For the entries that follow, restate word for word the line containing "האגודה בלבד ואין", the line containing "Mensagens motivacionais, frases", and every line that lies between them.

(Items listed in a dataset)
◆ ◆ ◆ ◆ ◆
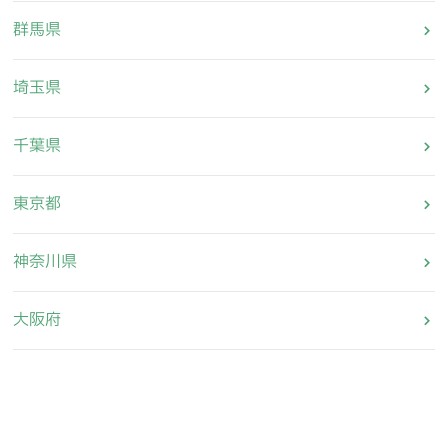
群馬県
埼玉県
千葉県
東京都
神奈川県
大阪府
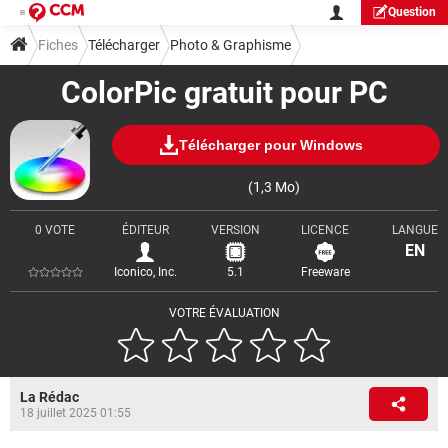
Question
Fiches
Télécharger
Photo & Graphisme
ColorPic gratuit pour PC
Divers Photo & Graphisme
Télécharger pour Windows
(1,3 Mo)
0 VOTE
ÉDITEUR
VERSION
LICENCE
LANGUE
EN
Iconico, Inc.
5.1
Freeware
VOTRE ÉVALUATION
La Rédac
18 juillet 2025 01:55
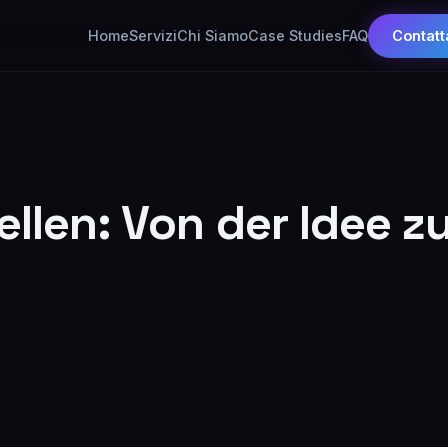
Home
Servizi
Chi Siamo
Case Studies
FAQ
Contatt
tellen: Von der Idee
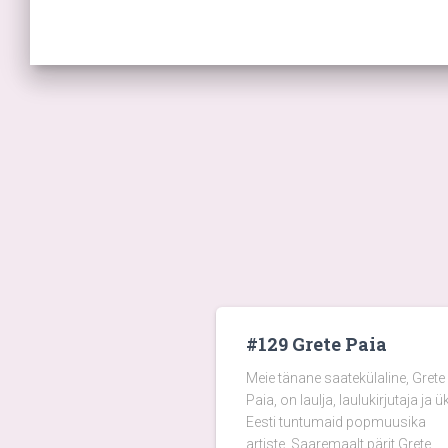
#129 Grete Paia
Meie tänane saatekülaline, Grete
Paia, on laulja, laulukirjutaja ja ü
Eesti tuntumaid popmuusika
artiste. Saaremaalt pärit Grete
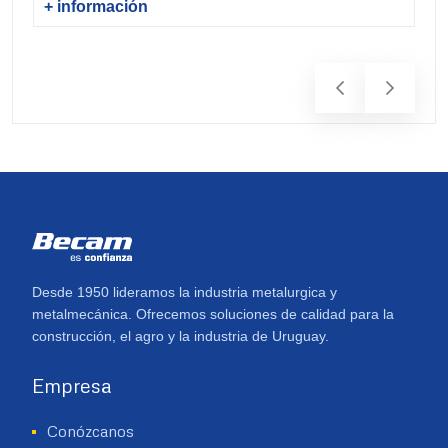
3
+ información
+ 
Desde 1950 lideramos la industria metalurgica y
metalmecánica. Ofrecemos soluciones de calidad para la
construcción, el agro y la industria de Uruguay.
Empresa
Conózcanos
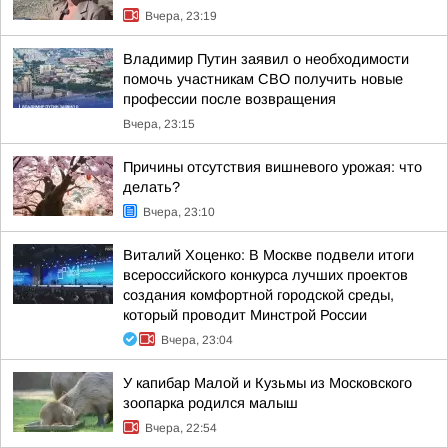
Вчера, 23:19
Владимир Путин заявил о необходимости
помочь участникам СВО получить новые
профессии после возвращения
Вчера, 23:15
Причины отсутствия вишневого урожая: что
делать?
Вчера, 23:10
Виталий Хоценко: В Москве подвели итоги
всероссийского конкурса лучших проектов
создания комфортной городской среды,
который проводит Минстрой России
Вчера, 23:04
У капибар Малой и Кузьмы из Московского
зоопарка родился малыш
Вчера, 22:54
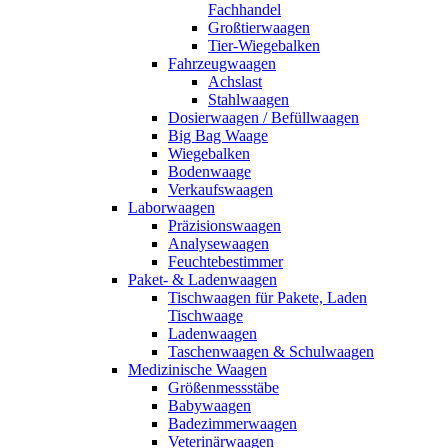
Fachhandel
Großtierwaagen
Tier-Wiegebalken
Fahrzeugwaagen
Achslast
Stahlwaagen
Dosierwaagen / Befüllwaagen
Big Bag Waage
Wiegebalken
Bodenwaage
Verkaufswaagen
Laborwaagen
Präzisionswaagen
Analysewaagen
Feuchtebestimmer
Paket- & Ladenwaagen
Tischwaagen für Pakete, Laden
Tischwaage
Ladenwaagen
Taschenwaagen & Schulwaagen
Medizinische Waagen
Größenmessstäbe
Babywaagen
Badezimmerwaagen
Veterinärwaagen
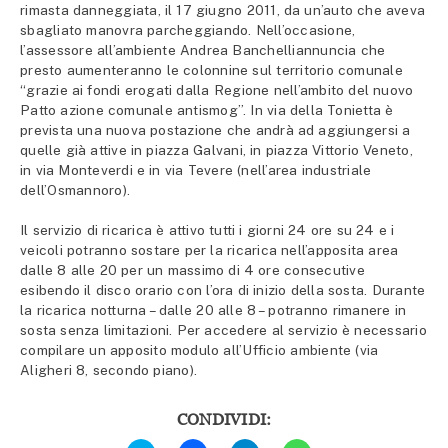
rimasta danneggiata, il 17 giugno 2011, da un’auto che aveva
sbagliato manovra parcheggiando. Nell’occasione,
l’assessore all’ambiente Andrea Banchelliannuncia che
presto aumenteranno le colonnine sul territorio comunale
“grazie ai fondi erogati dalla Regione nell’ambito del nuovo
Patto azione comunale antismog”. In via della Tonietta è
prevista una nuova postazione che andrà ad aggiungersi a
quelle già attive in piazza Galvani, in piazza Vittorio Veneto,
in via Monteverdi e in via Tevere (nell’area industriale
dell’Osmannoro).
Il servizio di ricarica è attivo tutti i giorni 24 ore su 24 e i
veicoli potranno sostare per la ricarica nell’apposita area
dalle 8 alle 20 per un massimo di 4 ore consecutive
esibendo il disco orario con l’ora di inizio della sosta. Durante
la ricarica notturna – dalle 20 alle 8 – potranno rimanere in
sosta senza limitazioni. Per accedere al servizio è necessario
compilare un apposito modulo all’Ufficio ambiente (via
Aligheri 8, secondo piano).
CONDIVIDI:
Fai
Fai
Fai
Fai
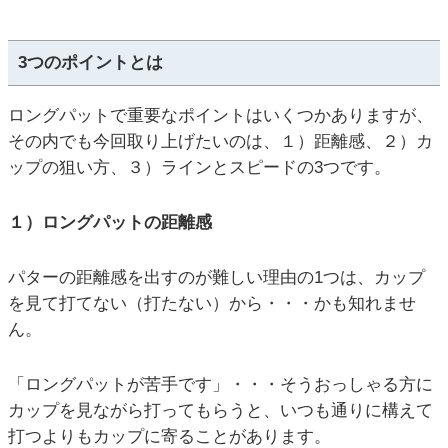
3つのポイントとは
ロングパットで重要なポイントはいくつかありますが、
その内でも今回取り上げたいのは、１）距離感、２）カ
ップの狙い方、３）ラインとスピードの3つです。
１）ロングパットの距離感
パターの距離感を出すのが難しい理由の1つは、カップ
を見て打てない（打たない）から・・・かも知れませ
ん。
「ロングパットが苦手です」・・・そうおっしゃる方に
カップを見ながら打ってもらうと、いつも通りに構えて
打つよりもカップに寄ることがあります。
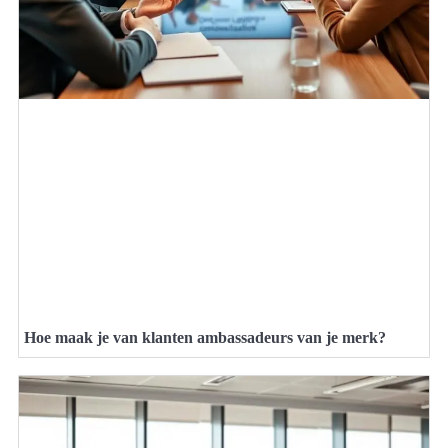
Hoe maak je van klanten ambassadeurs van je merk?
◆ ◆ ◆ ◆ ◆
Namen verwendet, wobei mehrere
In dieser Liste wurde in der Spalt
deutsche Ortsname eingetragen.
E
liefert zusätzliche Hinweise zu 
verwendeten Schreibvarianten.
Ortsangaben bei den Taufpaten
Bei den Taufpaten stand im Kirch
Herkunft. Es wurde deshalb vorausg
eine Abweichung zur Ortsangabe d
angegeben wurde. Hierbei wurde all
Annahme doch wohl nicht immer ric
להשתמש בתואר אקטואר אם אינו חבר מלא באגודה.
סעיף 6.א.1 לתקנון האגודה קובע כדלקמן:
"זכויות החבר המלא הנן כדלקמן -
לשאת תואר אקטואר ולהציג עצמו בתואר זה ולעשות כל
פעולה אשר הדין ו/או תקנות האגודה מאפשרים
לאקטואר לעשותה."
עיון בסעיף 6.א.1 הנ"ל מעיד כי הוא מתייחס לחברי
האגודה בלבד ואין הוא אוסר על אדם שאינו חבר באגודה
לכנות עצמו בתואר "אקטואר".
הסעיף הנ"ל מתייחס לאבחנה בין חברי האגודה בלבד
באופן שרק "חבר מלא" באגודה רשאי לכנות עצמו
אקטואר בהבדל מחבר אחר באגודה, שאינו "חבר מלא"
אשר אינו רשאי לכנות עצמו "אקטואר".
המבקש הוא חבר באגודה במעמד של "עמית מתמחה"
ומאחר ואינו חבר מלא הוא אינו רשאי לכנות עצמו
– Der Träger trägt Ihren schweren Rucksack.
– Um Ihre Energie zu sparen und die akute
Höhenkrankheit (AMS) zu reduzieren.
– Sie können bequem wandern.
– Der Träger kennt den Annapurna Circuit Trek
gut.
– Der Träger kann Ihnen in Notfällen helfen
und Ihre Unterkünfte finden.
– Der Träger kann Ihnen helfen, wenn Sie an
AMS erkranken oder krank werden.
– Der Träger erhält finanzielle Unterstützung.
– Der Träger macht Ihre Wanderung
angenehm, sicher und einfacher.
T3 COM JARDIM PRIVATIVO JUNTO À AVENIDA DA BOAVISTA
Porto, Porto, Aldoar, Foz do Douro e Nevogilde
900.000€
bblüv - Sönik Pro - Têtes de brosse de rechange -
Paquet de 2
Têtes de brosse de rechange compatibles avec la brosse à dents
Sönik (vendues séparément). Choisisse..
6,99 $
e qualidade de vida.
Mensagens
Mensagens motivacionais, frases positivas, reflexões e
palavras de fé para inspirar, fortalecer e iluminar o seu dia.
◆ ◆ ◆ ◆ ◆
§ **TASK ANSWER**:
האגודה בלבד ואין הוא אוסר על אדם שאינו חבר באגודה
לכנות עצמו בתואר "אקטואר".
הסעיף הנ"ל מתייחס לאבחנה בין חברי האגודה בלבד
באופן שרק "חבר מלא" באגודה רשאי לכנות עצמו
אקטואר בהבדל מחבר אחר באגודה, שאינו "חבר מלא"
אשר אינו רשאי לכנות עצמו "אקטואר".
המבקש הוא חבר באגודה במעמד של "עמית מתמחה"
ומאחר ואינו חבר מלא הוא אינו רשאי לכנות עצמו
– Der Träger trägt Ihren schweren Rucksack.
– Um Ihre Energie zu sparen und die akute
Höhenkrankheit (AMS) zu reduzieren.
– Sie können bequem wandern.
– Der Träger kennt den Annapurna Circuit Trek
gut.
– Der Träger kann Ihnen in Notfällen helfen
und Ihre Unterkünfte finden.
– Der Träger kann Ihnen helfen, wenn Sie an
AMS erkranken oder krank werden.
– Der Träger erhält finanzielle Unterstützung.
– Der Träger macht Ihre Wanderung
angenehm, sicher und einfacher.
T3 COM JARDIM PRIVATIVO JUNTO À AVENIDA DA BOAVISTA
Porto, Porto, Aldoar, Foz do Douro e Nevogilde
900.000€
bblüv - Sönik Pro - Têtes de brosse de rechange -
Paquet de 2
Têtes de brosse de rechange compatibles avec la brosse à dents
Sönik (vendues séparément). Choisisse..
6,99 $
e qualidade de vida.
Mensagens
Mensagens motivacionais, frases positivas, reflexões e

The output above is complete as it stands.